ORA-06502: PL/SQL: numeric or value error: Bulk bind: Error in define
Following is my script
DECLARE
TYPE tA IS TABLE OF varchar2(10) INDEX BY PLS_INTEGER;
TYPE tB IS TABLE OF SchemaA.TableA.band%TYPE INDEX BY PLS_INTEGER;
TYPE tD IS TABLE OF SchemaA.TableA.start_date%TYPE INDEX BY PLS_INTEGER;
TYPE tE IS TABLE OF SchemaA.TableA.end_date%TYPE INDEX BY PLS_INTEGER;
rA tA;
rB tB;
rD tD;
rE tE;
f number :=0;
BEGIN
SELECT col1||col2||col3 as main_col, band, effective_start_date as start_date, effective_end_date as end_date
BULK COLLECT INTO rA, rB, rD, rE
FROM schemab.tableb;
FORALL i IN rA.FIRST..rE.LAST
insert into SchemaA.TableA(main_col, BAND, user_type, START_DATE, END_DATE, roll_no)
values(rA(i), rB(i), 'C', rD(i), rE(i), 71);
f:=f+1;
if (f=10000) then
commit;
end if;
end;
Could you please help me in finding where the error lies?
Why not a simple
insert into SchemaA.TableA (main_col, BAND, user_type, START_DATE, END_DATE, roll_no)

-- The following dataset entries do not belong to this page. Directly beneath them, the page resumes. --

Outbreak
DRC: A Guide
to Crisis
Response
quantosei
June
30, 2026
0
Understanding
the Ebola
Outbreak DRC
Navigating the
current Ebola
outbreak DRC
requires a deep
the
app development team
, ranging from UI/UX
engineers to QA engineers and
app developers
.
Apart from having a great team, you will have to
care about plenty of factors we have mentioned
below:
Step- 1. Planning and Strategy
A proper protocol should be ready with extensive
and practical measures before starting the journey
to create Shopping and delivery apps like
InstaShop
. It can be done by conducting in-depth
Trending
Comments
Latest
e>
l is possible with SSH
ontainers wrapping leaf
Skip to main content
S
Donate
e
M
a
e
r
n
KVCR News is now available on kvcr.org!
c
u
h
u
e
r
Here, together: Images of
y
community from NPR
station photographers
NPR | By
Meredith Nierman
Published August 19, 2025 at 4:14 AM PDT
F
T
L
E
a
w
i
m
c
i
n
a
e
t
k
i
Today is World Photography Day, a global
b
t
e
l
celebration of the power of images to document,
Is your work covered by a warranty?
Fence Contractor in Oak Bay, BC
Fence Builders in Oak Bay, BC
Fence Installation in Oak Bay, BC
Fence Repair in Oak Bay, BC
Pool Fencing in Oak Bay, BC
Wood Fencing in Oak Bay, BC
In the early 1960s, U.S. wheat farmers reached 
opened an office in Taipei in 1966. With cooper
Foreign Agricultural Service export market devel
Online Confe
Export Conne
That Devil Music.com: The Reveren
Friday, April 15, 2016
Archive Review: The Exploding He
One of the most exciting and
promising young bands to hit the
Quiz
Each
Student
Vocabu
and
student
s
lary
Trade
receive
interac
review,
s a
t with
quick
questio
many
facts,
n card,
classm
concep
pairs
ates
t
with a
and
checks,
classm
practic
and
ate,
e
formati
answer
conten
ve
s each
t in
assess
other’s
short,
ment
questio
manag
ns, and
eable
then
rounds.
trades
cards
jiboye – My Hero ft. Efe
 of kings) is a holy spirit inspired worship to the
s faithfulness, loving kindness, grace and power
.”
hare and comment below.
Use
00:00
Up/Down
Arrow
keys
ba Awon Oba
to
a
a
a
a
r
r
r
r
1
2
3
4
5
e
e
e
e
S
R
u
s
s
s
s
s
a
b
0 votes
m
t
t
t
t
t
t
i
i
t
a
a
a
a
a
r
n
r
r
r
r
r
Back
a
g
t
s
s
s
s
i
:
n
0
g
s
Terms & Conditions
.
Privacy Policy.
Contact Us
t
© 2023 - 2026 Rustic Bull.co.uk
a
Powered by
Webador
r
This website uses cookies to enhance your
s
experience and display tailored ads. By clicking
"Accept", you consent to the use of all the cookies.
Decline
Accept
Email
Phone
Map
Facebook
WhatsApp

SELECT col1||col2||col3 as main_col, band, 'C', effective_start_date, effective_end_date, 71
FROM schemab.tableb;
This
f:=f+1;
if (f=10000) then
commit;
end if;
does not make any sense. f becomes 1 - that's it. f=10000 will never be true, thus you don't make a COMMIT.
Following script worked for me and i was able to load around 5 millions of data within 15 minutes.
ALTER SESSION ENABLE PARALLEL DML
/
DECLARE
cursor c_p1 is
SELECT col1||col2||col3 as main_col, band, effective_start_date as start_date, effective_end_date as end_date
FROM schemab.tableb;
TYPE TY_P1_FULL is table of c_p1%rowtype
index by pls_integer;
v_P1_FULL TY_P1_FULL;
v_seq_num number;
BEGIN
open c_p1;
loop
fetch c_p1 BULK COLLECT INTO v_P1_FULL LIMIT 10000;
exit when v_P1_FULL.count = 0;
FOR i IN 1..v_P1_FULL.COUNT loop
INSERT /*+ APPEND */ INTO schemaA.tableA VALUES (v_P1_FULL(i));
end loop;
commit;
end loop;
close c_P1;
dbms_output.put_line('Load completed');
end;
-- Disable parallel mode for this session
ALTER SESSION DISABLE PARALLEL DML
/
ORA-06502: PL/SQL: numeric or value error: Bulk bind: Error in define
You get that error because you have a literal in the VALUES clause of the INSERT. The FORALL expects everything to be bind to an array.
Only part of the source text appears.